Goodies (2016)

Goodies

I was reminded why I travel on a recent trip to Fukuoka, Japan, that is as much for the small unexpecteds as what the brochure racks plug. A gruesome statue straddling the brother townships of Hakata and Tenjin was the give-away. Just shy of the sidewalk and under an eyebrow ridge of street-level architecture (a building), it was both a Madame Toussaud throw-away and Godfather of Soul, James Brown. I studdered in step before a long second look. 

The bar is Goodies, a 30-year-old basement-level house of funk, soul and R&B run by fan and founder Goodie Kitahara. Actually house needs some correction. It’s a cramped bachelor, an abbreviated room and Goodie the only possible employee given the size. On the two occasions I visited, there were never more than 10 patrons at a time though it could seat 20 with rubbed elbows. The basement door was locked the afternoon I first happened by, but a day later and two beers into an evening I considered ending early, I re-passed Toussaud Brown and decided to tumble down. 
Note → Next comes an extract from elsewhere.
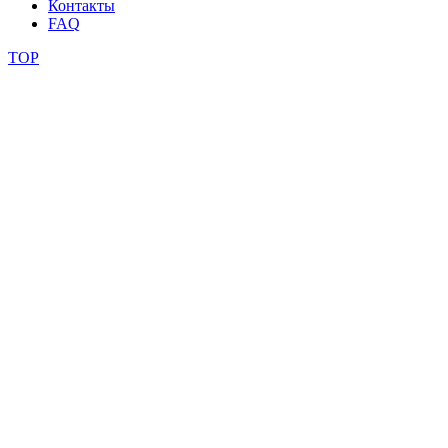
Контакты
FAQ
TOP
Cluttered would be offensive. It’s enthused to the seams. CDs and signatures mark the ceiling while one-sheets, concert ads and figurines cake the rest. Goodies is the comic-book shop of watering holes, where surfaces exist only to be covered by their tributes. In this case, it’s to predominantly black musicians: Brown, Wonder, the Nevilles, Gaye and artists whose acclaim leave me clueless and curious. A meaty collection of LPs supply sounds for the drink, bottled and displayed behind the bar under blue light. The company was as satisfying. Goodie is a worldly host (as evidenced on his walls with encounters with Will Smith, Jamie Foxx and Brown himself) who speaks English and music. He engages easily. One advantage to traveling alone is that you speak to those you don’t know, “Making memory,” in the words of customer Matsuda. He was one of half a dozen Japanese men I talked to during my hours there, feeling good.